Pourtant Champlain ne désire pas rester là, il regarde vers cet Ouest inconnu et immense qui semble se trouver de l’autre côté des grands rapides de Lachine, il se renseigne sans cesse auprès des Amérindiens pour savoir ce qu’il y a au-delà de ces rapides.. Il dessine des cartes, il écrit des rapports, il aide à construire cette grande amitié avec les Amérindiens, il les aide lorsqu’ils ont besoin des Français pour combattre leurs propres ennemis, ses quatre récits nous en apprennent énormément sur la géographie des lieux mais aussi sur la vie des autochtones, et cela plus particulièrement dans son recueil " Des Sauvages".

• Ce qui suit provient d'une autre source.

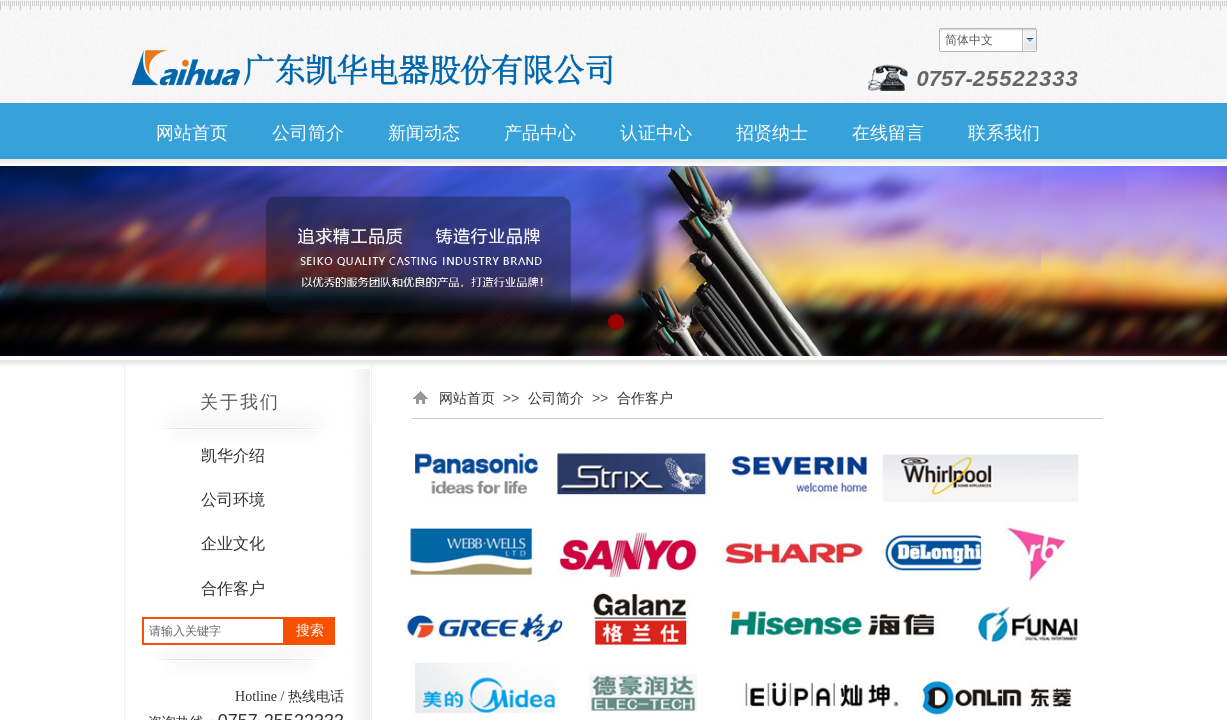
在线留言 (888, 133)
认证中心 (656, 133)
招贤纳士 (772, 133)
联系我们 (1004, 133)
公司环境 (233, 499)
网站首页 (467, 398)
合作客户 (233, 588)
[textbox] (213, 631)
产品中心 (540, 133)
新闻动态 (424, 133)
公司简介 (556, 398)
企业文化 (233, 543)
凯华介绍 (233, 455)
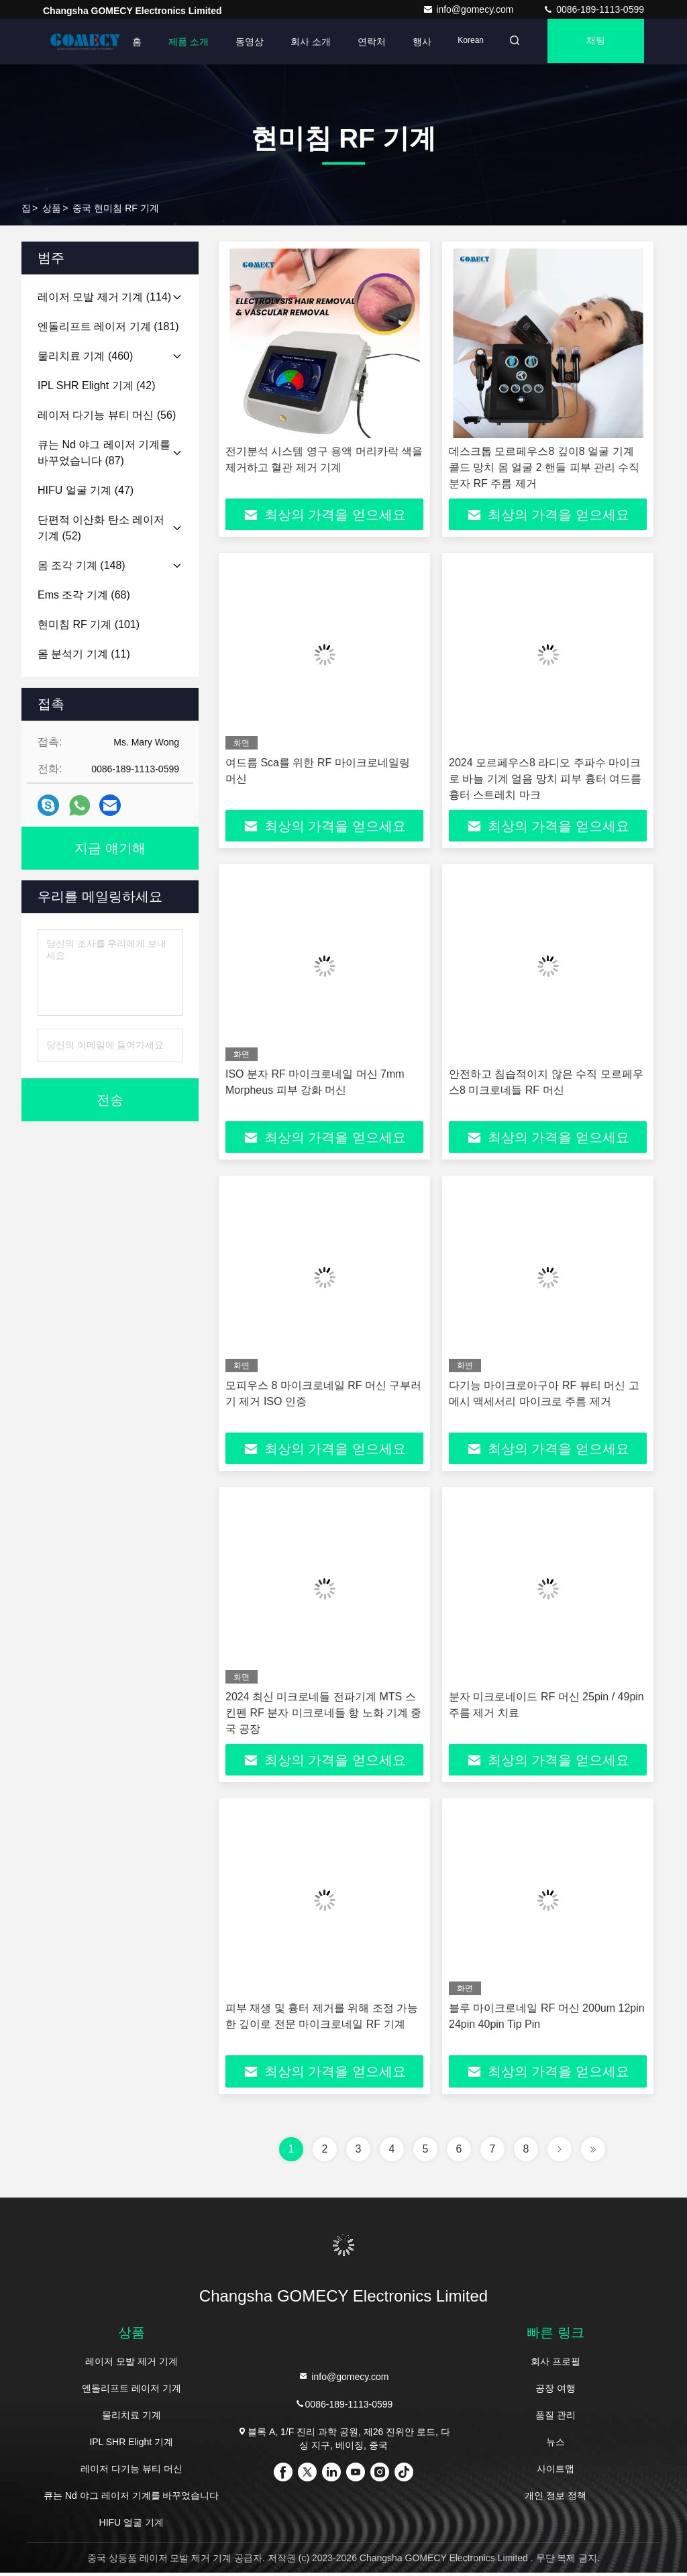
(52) (101, 528)
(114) (104, 297)
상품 (51, 208)
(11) (84, 654)
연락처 (363, 41)
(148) (81, 565)
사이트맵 (555, 2472)
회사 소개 (302, 41)
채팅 (593, 41)
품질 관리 (555, 2418)
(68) (84, 595)
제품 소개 (180, 41)
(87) (104, 452)
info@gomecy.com (469, 9)
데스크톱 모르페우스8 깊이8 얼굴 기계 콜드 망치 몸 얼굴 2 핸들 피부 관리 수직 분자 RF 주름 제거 (544, 467)
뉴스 (555, 2445)
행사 (413, 41)
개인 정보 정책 (555, 2498)
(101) (89, 624)
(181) (108, 326)
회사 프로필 (555, 2364)
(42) (96, 385)
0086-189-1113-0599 (593, 9)
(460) (85, 356)
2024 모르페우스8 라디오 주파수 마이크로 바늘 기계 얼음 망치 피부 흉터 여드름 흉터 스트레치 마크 (545, 779)
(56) (107, 415)
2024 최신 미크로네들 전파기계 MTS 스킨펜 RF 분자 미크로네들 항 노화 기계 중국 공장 (323, 1715)
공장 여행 (555, 2391)
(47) (86, 490)
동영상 (241, 41)
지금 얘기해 (110, 848)
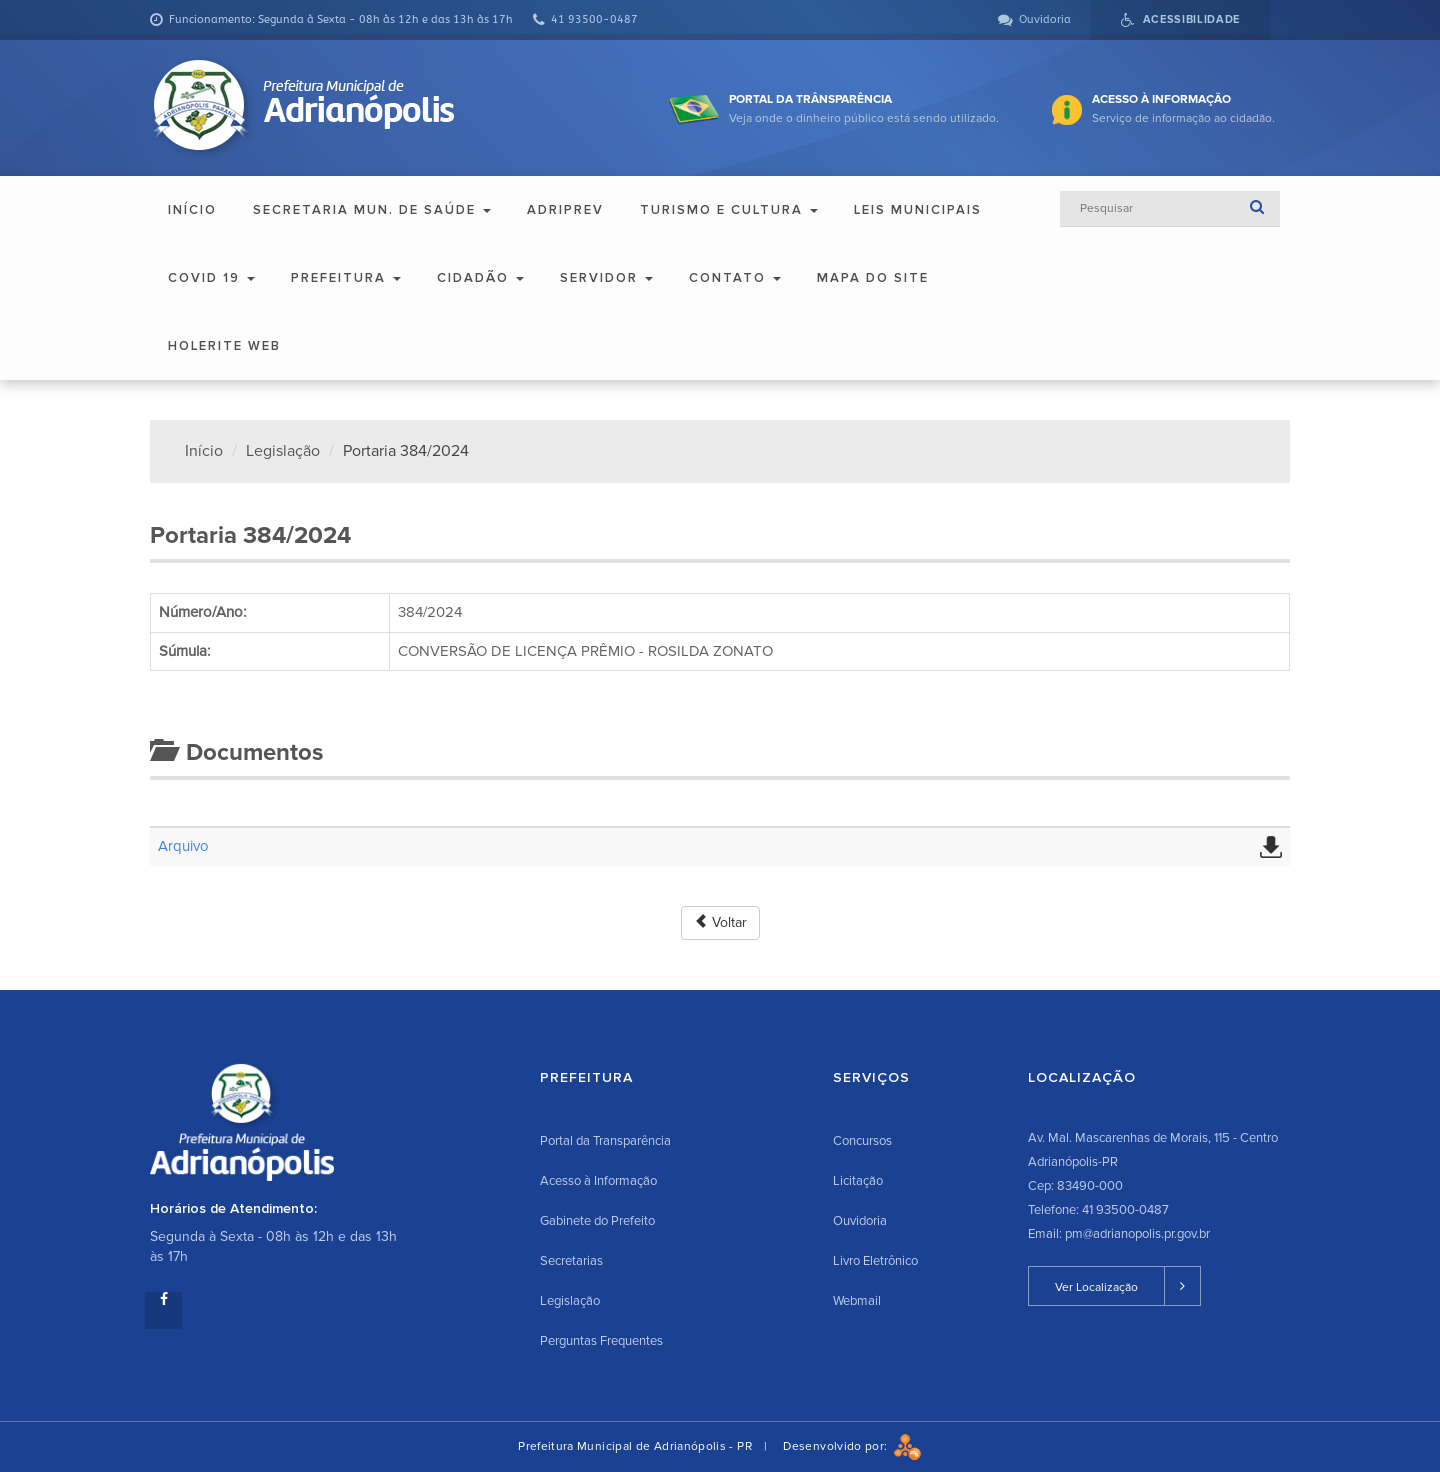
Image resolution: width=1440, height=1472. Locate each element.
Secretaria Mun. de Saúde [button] (372, 210)
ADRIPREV (565, 210)
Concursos (862, 1141)
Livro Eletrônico (875, 1261)
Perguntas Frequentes (601, 1341)
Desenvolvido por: (852, 1446)
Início (192, 210)
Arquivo (183, 846)
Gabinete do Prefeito (597, 1221)
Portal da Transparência (605, 1141)
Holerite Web (224, 346)
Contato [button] (735, 278)
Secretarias (571, 1261)
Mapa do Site (873, 278)
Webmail (857, 1301)
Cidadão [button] (480, 278)
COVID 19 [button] (211, 278)
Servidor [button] (606, 278)
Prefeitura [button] (346, 278)
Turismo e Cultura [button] (729, 210)
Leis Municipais (918, 210)
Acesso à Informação (598, 1181)
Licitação (858, 1181)
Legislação (283, 451)
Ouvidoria (860, 1221)
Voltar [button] (720, 922)
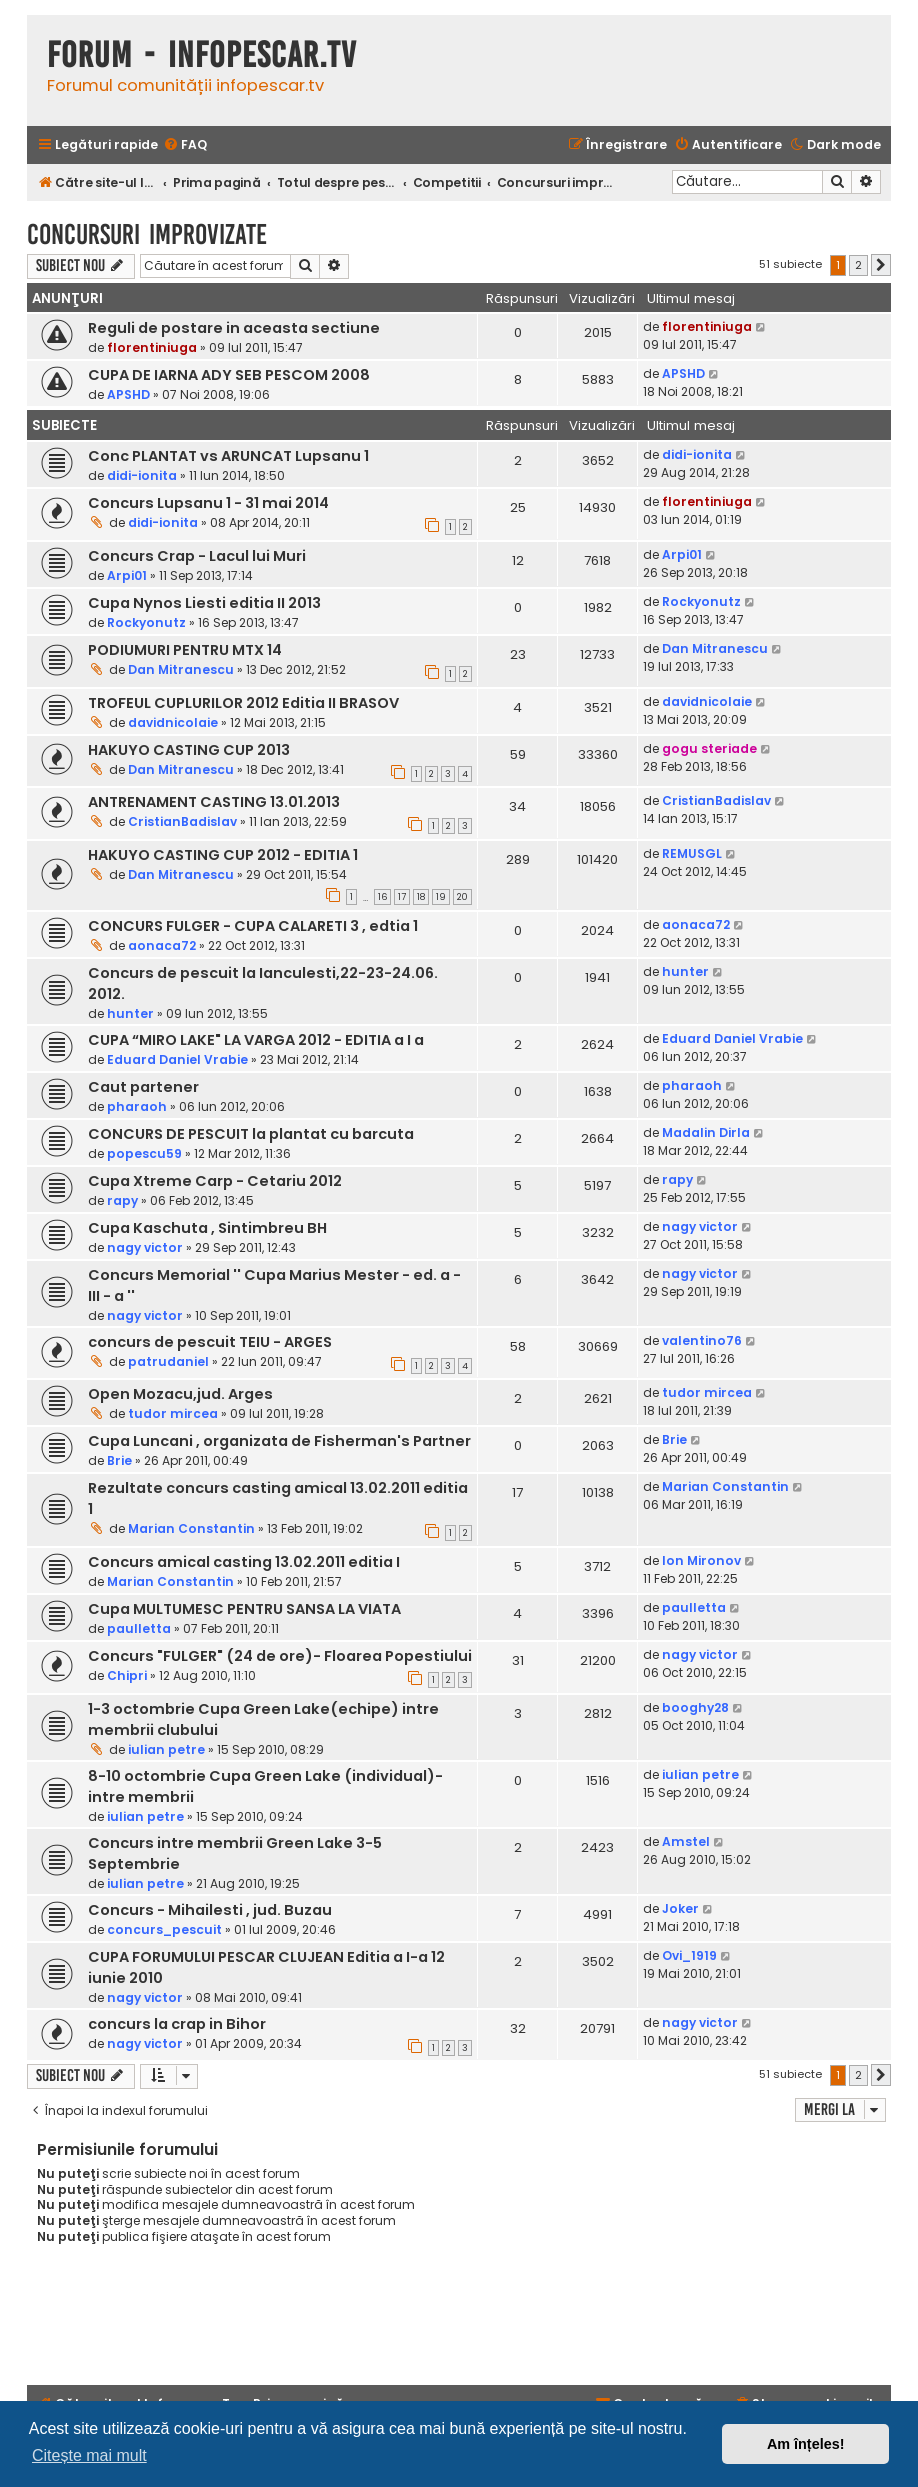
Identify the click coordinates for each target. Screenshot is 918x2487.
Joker (680, 1908)
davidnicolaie (173, 722)
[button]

Champlain a eu la certitude que le Saint Laurent était la porte d’entrée de tout un continent. Il a tenté d’envoyer des hommes explorer aussi loin que possible, et en attendant il a aidé à l’implantation des Français, qui durant les cinquante premières années de la colonie étaient en très petit nombre, puisqu’en 1649 le total des habitants français était à peine arrivé à 330.. De plus il dut lutter contre les Jésuites qui ne l’aimaient pas, car il n’acceptait pas que des religieux lui dictent ce qu’il avait à faire pour la petite colonie, et ces derniers étaient finalement arrivés à faire nommer en France, au cours de l’hiver 1635, comme gouverneur de la Nouvelle France, Charles Huault de Montmagny, un chevalier de Malte qui correspondait mieux à leurs idées, mais Champlain ne voulut pas quitter la Nouvelle France à cause de leur inimitié.. Il resta à son poste sur ce sol qu’il avait tant aimé, jusqu’au moment où il mourut, fort à propos d’ailleurs pour les jésuites, en ce funeste jour de décembre 1635 et depuis lors, même si plus personne ne sait où ses restes reposent, lui et son merveilleux rêve d’Amérique franco amérindienne... l’esprit de Samuel de Champlain veille à jamais sur les bords du Saint Laurent.